Yearn Finance example on Composability
Yearn Finance and Alchemix, built on top of Yearn, provide two excellent examples of Composability.
Yearn Finance is an automated investment product and the brainchild of Andre Cronje, known to test smart contract code in production. Users deposit funds into the Yearn protocol for Yield. Yearn places user funds in other protocols, such as Compound, Sushiswap or Curve, to generate this yield. All of this is done without human intervention.
Alchemix is a protocol built on top of Yearn. Alchemix places money into Yearn, and while the capital is earning Yield, Alchemix allows people to take loans against the allocated capital as collateral – instead of paying off the loan, Alchemix uses the yield from Yearn to pay off the principal and interest.
We find it truly interesting that Composability has never been analyzed from the perspective of the synergies created across the entire DeFi ecosystem. Synergy is a term that is used mostly in the context of Mergers and Acquisitions, but which can be used to describe the effect of Composability quite accurately. When Money Legos are mixed and Matched, their markets, users, services and products are combined, unlocking tremendous value for all stakeholders.
Composable DeFi systems can benefit from different types of synergies:
- Marketing Synergies: When two DeFi projects become connected (for example, one project’s token is allowed as collateral on another platform), they enjoy immediate marketing benefits.
- Revenue Synergies: combining DeFi projects generates, as one can imagine, more revenue than what the projects could generate on their own. Revenue synergies are powerful incentives for projects to not operate in technological silos and aggressively seek out partnerships.
- Financial Synergies: platforms connected in new products or services unlock liquidity which was out of reach for them when they were operating on their own.
The Risks of Composability
Composable systems such as Furucombo, a platform that demonstrates in a brilliant manner the vast potential of composability, are exposed to systemic risks associated with the protocols and platforms they rely upon.
The key systemic risk associated with composable systems is Smart Contract Failure.
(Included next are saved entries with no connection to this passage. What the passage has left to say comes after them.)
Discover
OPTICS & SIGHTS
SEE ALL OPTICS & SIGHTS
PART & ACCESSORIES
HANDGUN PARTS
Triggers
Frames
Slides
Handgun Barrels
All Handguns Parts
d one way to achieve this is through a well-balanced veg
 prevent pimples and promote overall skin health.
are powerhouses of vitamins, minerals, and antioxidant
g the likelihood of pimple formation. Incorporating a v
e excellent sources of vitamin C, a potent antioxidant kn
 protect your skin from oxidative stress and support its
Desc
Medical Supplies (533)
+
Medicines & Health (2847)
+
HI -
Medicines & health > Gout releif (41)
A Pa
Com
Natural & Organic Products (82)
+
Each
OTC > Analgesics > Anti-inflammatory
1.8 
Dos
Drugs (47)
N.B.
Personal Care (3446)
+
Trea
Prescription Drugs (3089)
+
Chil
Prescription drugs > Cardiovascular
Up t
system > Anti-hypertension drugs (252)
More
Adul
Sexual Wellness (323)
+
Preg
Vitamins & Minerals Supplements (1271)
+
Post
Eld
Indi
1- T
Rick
Since every platform and protocol is built with Smart Contracts interacting and “speaking to each other”, Smart Contract failure in a component of a composable system could have a cascading financial effect.
Systemic risk increases the more a platform moves away from fundamental infrastructure elements such as Ethereum for Smart Contracts, IPFS and the Dat Protocol for Storage, and Chainlink for reliable off-chain data.
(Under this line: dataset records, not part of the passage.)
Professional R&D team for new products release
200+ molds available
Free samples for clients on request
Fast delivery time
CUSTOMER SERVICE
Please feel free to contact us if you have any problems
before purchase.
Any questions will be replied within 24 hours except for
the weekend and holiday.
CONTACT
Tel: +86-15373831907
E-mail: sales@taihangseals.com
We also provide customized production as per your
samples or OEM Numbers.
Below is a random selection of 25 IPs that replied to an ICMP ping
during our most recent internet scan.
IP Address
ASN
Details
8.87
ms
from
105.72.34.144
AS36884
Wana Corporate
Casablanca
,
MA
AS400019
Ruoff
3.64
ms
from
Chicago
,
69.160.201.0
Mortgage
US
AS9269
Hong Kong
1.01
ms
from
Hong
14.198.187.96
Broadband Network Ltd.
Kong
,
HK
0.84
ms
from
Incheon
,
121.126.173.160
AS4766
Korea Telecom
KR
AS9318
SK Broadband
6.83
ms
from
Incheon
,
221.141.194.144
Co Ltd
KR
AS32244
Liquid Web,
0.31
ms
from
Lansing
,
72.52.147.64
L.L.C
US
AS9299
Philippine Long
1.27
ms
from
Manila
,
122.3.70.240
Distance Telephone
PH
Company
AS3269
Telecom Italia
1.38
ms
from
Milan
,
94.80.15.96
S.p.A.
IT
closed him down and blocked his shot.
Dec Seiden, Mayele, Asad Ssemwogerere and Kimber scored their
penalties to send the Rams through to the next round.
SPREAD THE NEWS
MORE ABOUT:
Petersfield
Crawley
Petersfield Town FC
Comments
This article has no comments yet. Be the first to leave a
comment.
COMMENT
Second layer infrastructure (“Second Layer” here means an additional layer of platforms and applications built on top on this first fundamental layer of infrastructure – “Second Layer” is not a reference to the scaling mechanism that bears the same appellation), which relies, for example, on Ethereum for the execution of Smart Contracts, is inherently more risky than this first fundamental layer.
And the, shall we say, “exotic”, third layer of infrastructure that hosts projects such as Alchemix, which we have described succinctly above, is even more risky, as it depends on the proper functioning of the lower layers – a failure on the base layer could prove to be catastrophic. Kyle Kistner of dYdX (a popular DeFi derivative platform), stated that risk flows one way with composability, from bottom to top, “as a protocol is more at risk the more existing protocols it builds on top of”. Composability risk could lead DeFi users to undercollaterisation, liquidation and complete loss of funds.